Доктор Беккет добавил что-то в блокнот, положил его в карман плаща и сказал:
– Мистеру Марксу в его душевном состоянии нужны гомеопатические шарики.
От этих слов на глазах у Ленхен выступили слезы. Что только подтвердило диагноз врача, ибо чувство говорило ему: Ленхен не только кормит мистера Маркса, но и довольно хорошо его знает.
– Я поищу нужное лекарство и постараюсь как можно скорее принести. Мне нужно кое-что уточнить. А вам необходимо больше спать. Иначе вы станете следующим моим пациентом. Можно в завершение я кое о чем спрошу?
Ленхен, всхлипнув, кивнула.
– Что вы имели в виду, говоря, что в этой семье не хватает Бога?
– Ах, – вырвалось у Ленхен, и она умолкла, продолжив лишь после некоторого раздумья: – Знаете, господин доктор, немного религиозности не повредило бы. При всех этих несчастьях! Когда нет вообще никакой надежды, на сердце становится так холодно.
Доктор Беккет поморщил нос.
– Вы хотите сказать, после смерти?
– Да, именно. И я совершенно не уверена, что в данном случае, то есть в своих воззрениях на религию, он прав. – Вдруг Ленхен посмотрела доктору прямо в глаза. – Для меня мучительно отсутствие надежды, особенно теперь, когда мы постарели. – После паузы, аккуратно сложив носовой платок, хотя по бледному лицу все текли слезы: – Небо пустое. Так однажды сказал Мавр. Если так, мне кажется, тогда это еще хуже, чем ад.
Беккету захотелось обнять эту женщину, такая она была грустная. Опустив глаза, Ленхен прошептала:
– Немного страха Божьего Мавру тоже не повредило бы.

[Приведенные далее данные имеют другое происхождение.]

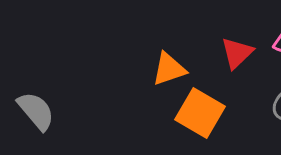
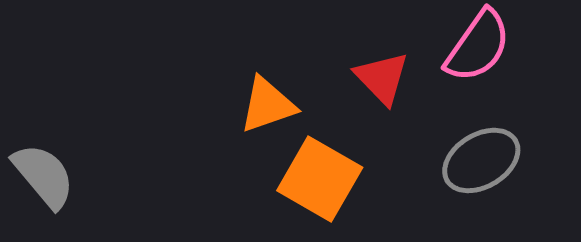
red triangle: (237, 53) -> (382, 78), turned -30

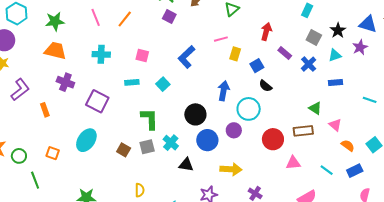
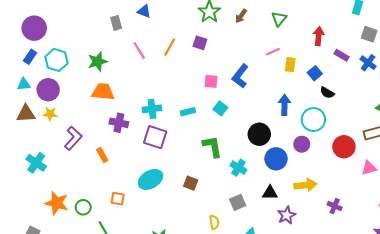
purple square: (169, 16) -> (200, 43), moved
cyan cross: (101, 54) -> (152, 109), moved
pink square: (142, 55) -> (211, 81), moved
cyan ellipse: (86, 140) -> (151, 179), turned 35
gray square: (147, 147) -> (238, 202), moved
black triangle: (186, 165) -> (270, 193), moved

Доктор решил на сегодня этим удовольствоваться и простился.
Врач без Бога
Пожалуй, фигурой доктор Беккет походил скорее на кипарис, чем на лиственницу. По крайней мере, когда надевал под свой темный тренчкот черные, узкого покроя брюки, а на голову – серую шляпу, покрывавшую светлые рыжеватые волосы. Самому ему, несомненно, больше понравилось бы сравнение с кипарисом, так как он любил Италию и уже несколько раз там бывал.
О том, как выглядит Мозель, доктор имел самые смутные представления. Пожалуй, во время следующей поездки на континент он посетит этот винный край. Хотя бы ради филе под соусом «Рислинг».

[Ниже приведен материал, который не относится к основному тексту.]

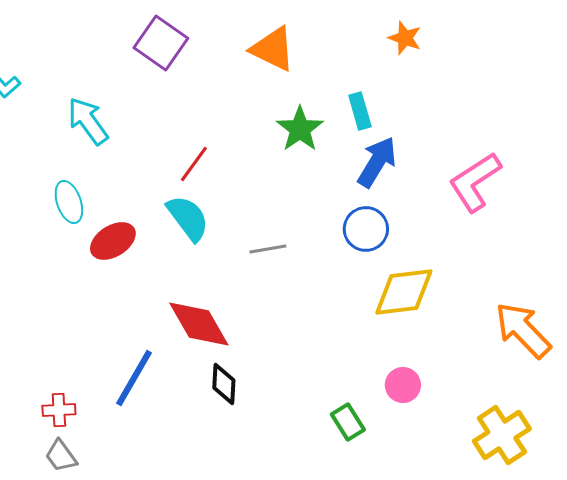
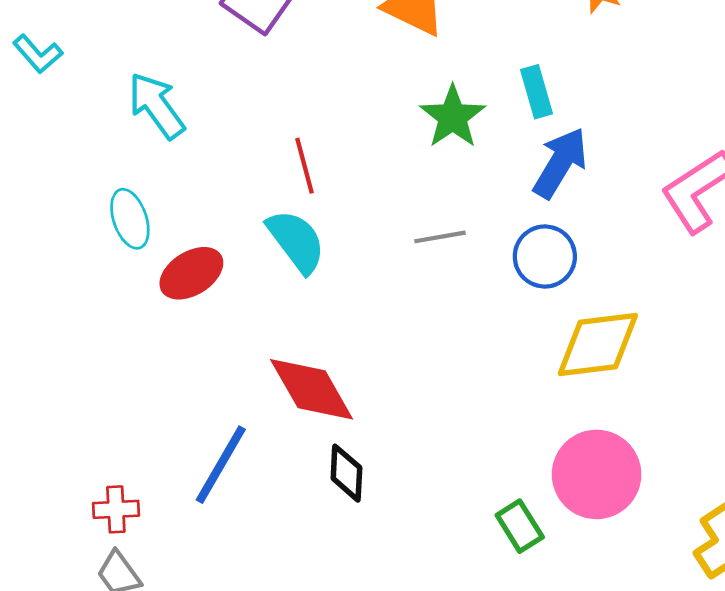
red line: (194, 164) -> (305, 166), turned -51
gray line: (268, 249) -> (440, 237), moved
pink circle: (403, 385) -> (597, 474), size x1.8

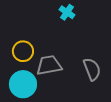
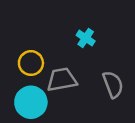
cyan cross: (67, 12) -> (86, 38), moved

Несмотря на любовь покушать, Беккет был скорее долговяз. А еще немного близорук. Желая рассмотреть что-либо, он доставал из чемодана, без которого не появлялся нигде, очечник, нетерпеливым жестом, поскольку заедал замочек, открывал его, надевал очки в никелевой оправе и, морща нос, поправлял их. Что на мгновение придавало ему сходство с зайцем, поскольку из-под верхней губы показывались длинноватые резцы.
Во время чтения ему и в голову не приходило пользоваться очками. Чтобы сократить расстояние между глазами и книгой, он предпочитал наклоняться к тексту, что заметно вредило осанке. В поезде или коляске Беккет, как правило, очки не доставал. Размышляя, он не любил, когда взгляд упархивает далеко, считая, что так ему проще концентрироваться.
В последние семестры обучения медицине в Кембридже Беккет зарылся в труды современных исследователей и, чем длиннее становились выписки, тем больше превращался из верующего студента во врача-вольнодумца. Если бы его мыслительная машина работала беззвучно, до полного разрыва с руководством клиники не дошло бы. Но он не мог успокоиться и возвещал свою веру в ничто повсюду.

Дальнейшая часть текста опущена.